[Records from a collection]
* * *

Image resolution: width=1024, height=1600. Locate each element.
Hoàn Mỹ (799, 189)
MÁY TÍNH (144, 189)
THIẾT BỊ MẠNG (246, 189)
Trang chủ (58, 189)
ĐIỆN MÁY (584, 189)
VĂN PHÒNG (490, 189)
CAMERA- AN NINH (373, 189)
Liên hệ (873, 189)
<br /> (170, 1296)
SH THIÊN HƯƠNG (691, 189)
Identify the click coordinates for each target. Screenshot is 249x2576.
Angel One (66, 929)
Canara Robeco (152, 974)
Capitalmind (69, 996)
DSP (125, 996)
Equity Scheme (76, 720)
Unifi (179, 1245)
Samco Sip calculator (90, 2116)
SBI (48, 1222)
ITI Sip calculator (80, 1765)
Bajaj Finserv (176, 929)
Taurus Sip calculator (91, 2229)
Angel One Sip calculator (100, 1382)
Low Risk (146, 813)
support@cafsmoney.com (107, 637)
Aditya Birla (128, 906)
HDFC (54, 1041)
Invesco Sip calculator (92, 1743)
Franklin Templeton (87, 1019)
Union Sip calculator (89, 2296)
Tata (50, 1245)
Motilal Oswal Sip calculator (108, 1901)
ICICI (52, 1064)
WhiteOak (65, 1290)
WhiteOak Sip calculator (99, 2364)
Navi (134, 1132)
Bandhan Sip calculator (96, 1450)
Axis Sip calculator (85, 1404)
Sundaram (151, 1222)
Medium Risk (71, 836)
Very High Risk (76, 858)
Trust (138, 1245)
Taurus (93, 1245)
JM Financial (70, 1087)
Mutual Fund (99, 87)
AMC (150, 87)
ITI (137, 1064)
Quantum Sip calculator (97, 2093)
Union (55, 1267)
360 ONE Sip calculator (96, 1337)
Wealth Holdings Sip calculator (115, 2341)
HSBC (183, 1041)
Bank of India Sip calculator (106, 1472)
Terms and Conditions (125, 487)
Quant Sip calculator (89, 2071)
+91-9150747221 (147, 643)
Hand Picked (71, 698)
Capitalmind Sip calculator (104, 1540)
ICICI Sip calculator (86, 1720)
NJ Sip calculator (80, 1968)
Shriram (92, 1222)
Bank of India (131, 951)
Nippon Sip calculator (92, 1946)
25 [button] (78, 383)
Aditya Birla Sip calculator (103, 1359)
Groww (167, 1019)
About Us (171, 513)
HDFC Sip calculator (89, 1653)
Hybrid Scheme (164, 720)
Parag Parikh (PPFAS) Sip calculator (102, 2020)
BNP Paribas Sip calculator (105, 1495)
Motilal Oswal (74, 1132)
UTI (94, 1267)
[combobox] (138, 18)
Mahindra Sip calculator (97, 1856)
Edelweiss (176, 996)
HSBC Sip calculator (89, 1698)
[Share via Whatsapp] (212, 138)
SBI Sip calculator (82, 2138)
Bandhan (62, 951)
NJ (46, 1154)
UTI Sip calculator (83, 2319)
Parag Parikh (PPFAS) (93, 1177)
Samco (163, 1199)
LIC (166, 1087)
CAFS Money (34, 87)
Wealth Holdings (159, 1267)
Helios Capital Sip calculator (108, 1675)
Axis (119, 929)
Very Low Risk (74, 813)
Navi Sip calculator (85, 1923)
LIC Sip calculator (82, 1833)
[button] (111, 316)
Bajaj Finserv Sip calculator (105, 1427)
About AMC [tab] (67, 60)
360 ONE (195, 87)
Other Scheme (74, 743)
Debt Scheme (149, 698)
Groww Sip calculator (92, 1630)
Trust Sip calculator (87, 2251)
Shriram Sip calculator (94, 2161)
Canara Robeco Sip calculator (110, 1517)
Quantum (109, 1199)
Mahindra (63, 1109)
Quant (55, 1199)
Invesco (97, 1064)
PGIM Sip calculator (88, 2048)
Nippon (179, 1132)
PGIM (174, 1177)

* * *

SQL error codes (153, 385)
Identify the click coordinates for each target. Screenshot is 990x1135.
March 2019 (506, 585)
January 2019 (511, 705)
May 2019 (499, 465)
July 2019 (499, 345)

* * *

What the task requires: Please copy the lines above from the line with "Image resolution: width=1024, height=1600." up to and including the line with "NJ (46, 1154)", exactly as written and with nothing else.

Answer area:
Image resolution: width=1024, height=1600. Locate each element.
Hoàn Mỹ (799, 189)
MÁY TÍNH (144, 189)
THIẾT BỊ MẠNG (246, 189)
Trang chủ (58, 189)
ĐIỆN MÁY (584, 189)
VĂN PHÒNG (490, 189)
CAMERA- AN NINH (373, 189)
Liên hệ (873, 189)
<br /> (170, 1296)
SH THIÊN HƯƠNG (691, 189)
Identify the click coordinates for each target. Screenshot is 249x2576.
Angel One (66, 929)
Canara Robeco (152, 974)
Capitalmind (69, 996)
DSP (125, 996)
Equity Scheme (76, 720)
Unifi (179, 1245)
Samco Sip calculator (90, 2116)
SBI (48, 1222)
ITI Sip calculator (80, 1765)
Bajaj Finserv (176, 929)
Taurus Sip calculator (91, 2229)
Angel One Sip calculator (100, 1382)
Low Risk (146, 813)
support@cafsmoney.com (107, 637)
Aditya Birla (128, 906)
HDFC (54, 1041)
Invesco Sip calculator (92, 1743)
Franklin Templeton (87, 1019)
Union Sip calculator (89, 2296)
Tata (50, 1245)
Motilal Oswal Sip calculator (108, 1901)
ICICI (52, 1064)
WhiteOak (65, 1290)
WhiteOak Sip calculator (99, 2364)
Navi (134, 1132)
Bandhan Sip calculator (96, 1450)
Axis Sip calculator (85, 1404)
Sundaram (151, 1222)
Medium Risk (71, 836)
Very High Risk (76, 858)
Trust (138, 1245)
Taurus (93, 1245)
JM Financial (70, 1087)
Mutual Fund (99, 87)
AMC (150, 87)
ITI (137, 1064)
Quantum Sip calculator (97, 2093)
Union (55, 1267)
360 ONE Sip calculator (96, 1337)
Wealth Holdings Sip calculator (115, 2341)
HSBC (183, 1041)
Bank of India Sip calculator (106, 1472)
Terms and Conditions (125, 487)
Quant Sip calculator (89, 2071)
+91-9150747221 (147, 643)
Hand Picked (71, 698)
Capitalmind Sip calculator (104, 1540)
ICICI Sip calculator (86, 1720)
NJ Sip calculator (80, 1968)
Shriram (92, 1222)
Bank of India (131, 951)
Nippon Sip calculator (92, 1946)
25 [button] (78, 383)
Aditya Birla Sip calculator (103, 1359)
Groww (167, 1019)
About Us (171, 513)
HDFC Sip calculator (89, 1653)
Hybrid Scheme (164, 720)
Parag Parikh (PPFAS) Sip calculator (102, 2020)
BNP Paribas Sip calculator (105, 1495)
Motilal Oswal (74, 1132)
UTI (94, 1267)
[combobox] (138, 18)
Mahindra Sip calculator (97, 1856)
Edelweiss (176, 996)
HSBC Sip calculator (89, 1698)
[Share via Whatsapp] (212, 138)
SBI Sip calculator (82, 2138)
Bandhan (62, 951)
NJ (46, 1154)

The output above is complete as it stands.